Here is the key quote from Faux [emphasis added].
 

I obtained a document showing a detailed account of Tether Holdings’ reserves. It said they include billions of dollars of short-term loans to large Chinese companies—something money-market funds avoid. And that was before one of the country’s largest property developers, China Evergrande Group, started to collapse. I also learned that Tether had made loans worth billions of dollars to other crypto companies, with Bitcoin as collateral. One of them is Celsius Network Ltd., a giant quasi-bank for cryptocurrency investors, its founder Alex Mashinsky told me. He said he pays an interest rate of 5% to 6% on loans of about 1 billion Tethers. Tether has denied holding any Evergrande debt, but Hoegner, Tether’s lawyer, declined to say whether Tether had other Chinese commercial paper.

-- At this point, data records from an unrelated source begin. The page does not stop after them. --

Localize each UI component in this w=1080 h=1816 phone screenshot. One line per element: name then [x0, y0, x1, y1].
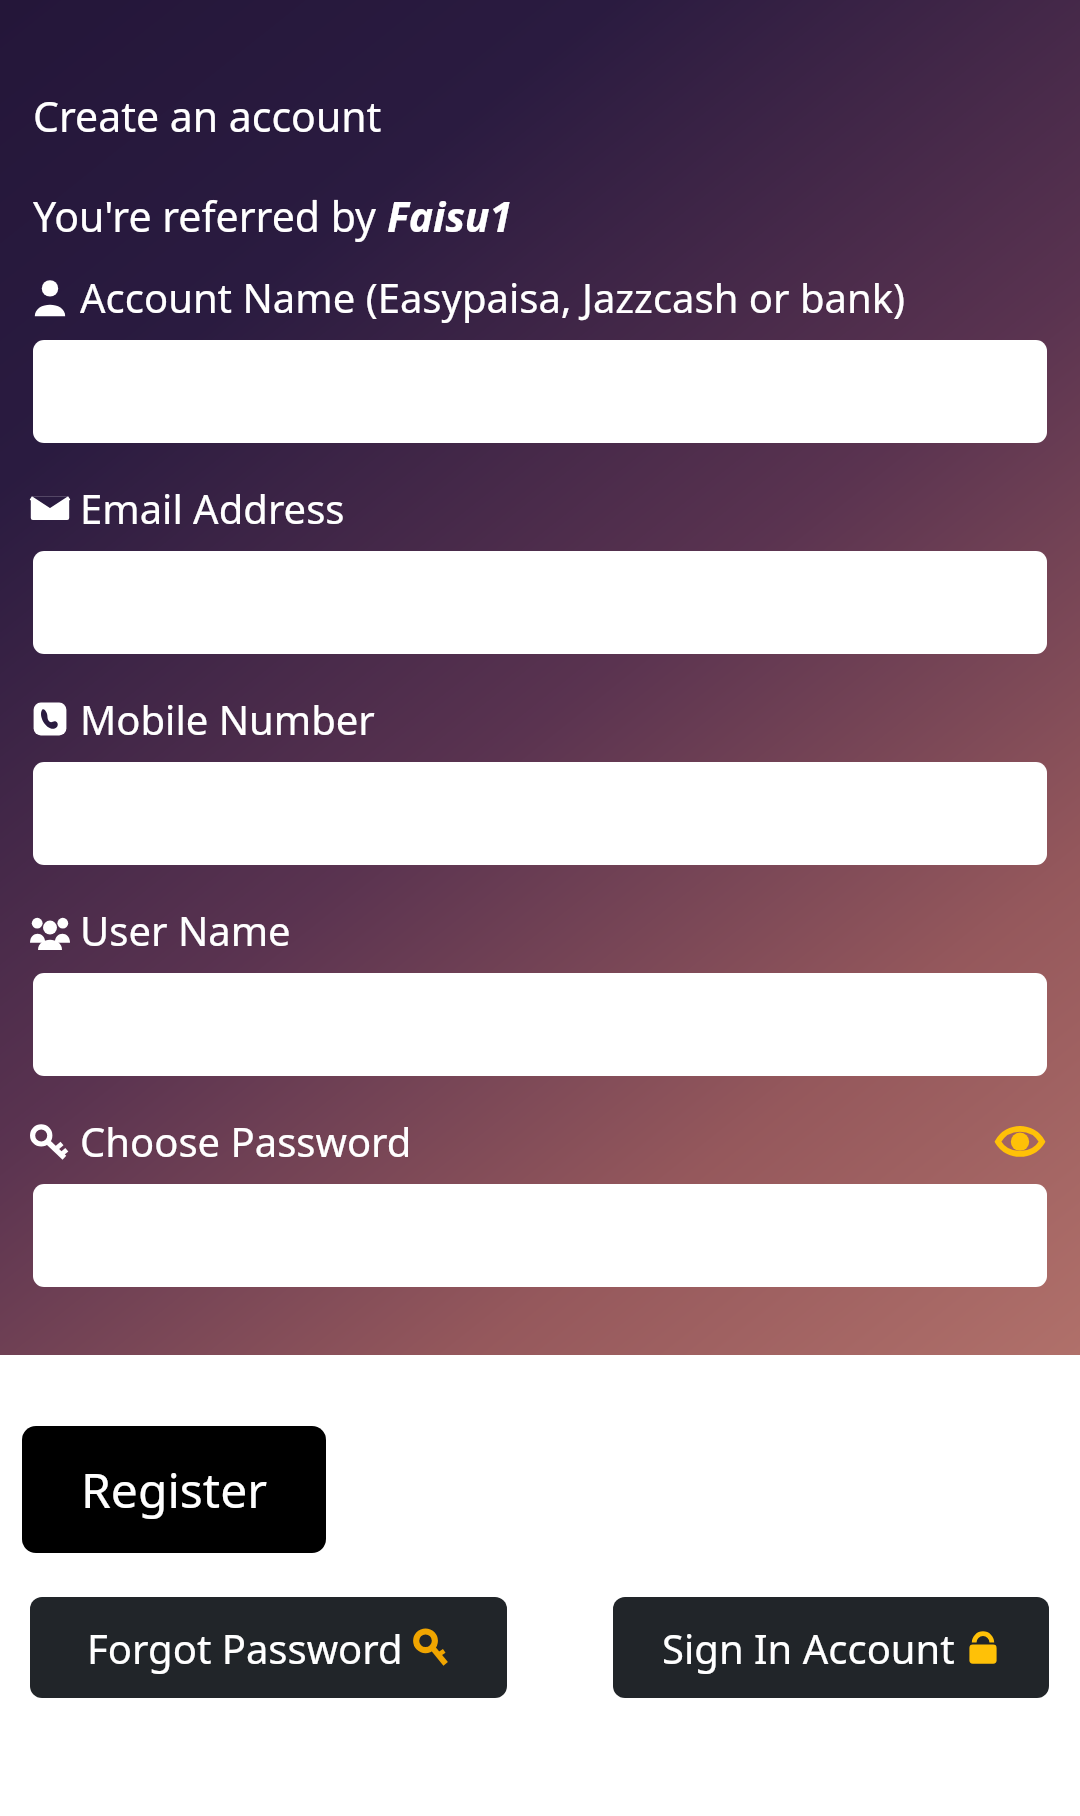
button[interactable]: Register: [22, 1426, 326, 1553]
staticText: Mobile Number: [80, 692, 375, 746]
button[interactable]: [33, 551, 1047, 654]
button[interactable]: [33, 762, 1047, 865]
button[interactable]: Show password: [993, 1119, 1047, 1163]
staticText: Register: [81, 1457, 268, 1522]
staticText: Choose Password: [80, 1114, 412, 1168]
staticText: Create an account: [33, 88, 382, 144]
staticText: Sign In Account: [662, 1621, 966, 1675]
staticText: Faisu1: [387, 188, 513, 244]
staticText: Email Address: [80, 481, 345, 535]
button[interactable]: Sign In Account: [613, 1597, 1049, 1698]
staticText: Forgot Password: [87, 1621, 414, 1675]
button[interactable]: [33, 340, 1047, 443]
staticText: User Name: [80, 903, 291, 957]
button[interactable]: [33, 973, 1047, 1076]
button[interactable]: Forgot Password: [30, 1597, 507, 1698]
staticText: Account Name (Easypaisa, Jazzcash or ban…: [80, 270, 906, 324]
staticText: You're referred by: [33, 188, 387, 244]
button[interactable]: [33, 1184, 1047, 1287]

He said the vast majority of its commercial paper has high grades from credit ratings firms, and that its secured loans are low-risk, because borrowers have to put up Bitcoin that’s worth more than what they borrow. “All Tether tokens are fully backed, as we have consistently demonstrated,” the company said in a statement posted on its website after the story was published.

 

Tether’s Chinese investments and crypto-backed loans are potentially significant. If [Tether CFO] Devasini is taking enough risk to earn even a 1% return on Tether’s entire reserves, that would give him and his partners a $690 million annual profit. But if those loans fail, even a small percentage of them, one Tether would become worth less than $1. Any investors holding Tethers would then have an incentive to redeem them; if others did it first, the money could dry up. The bank run would be on.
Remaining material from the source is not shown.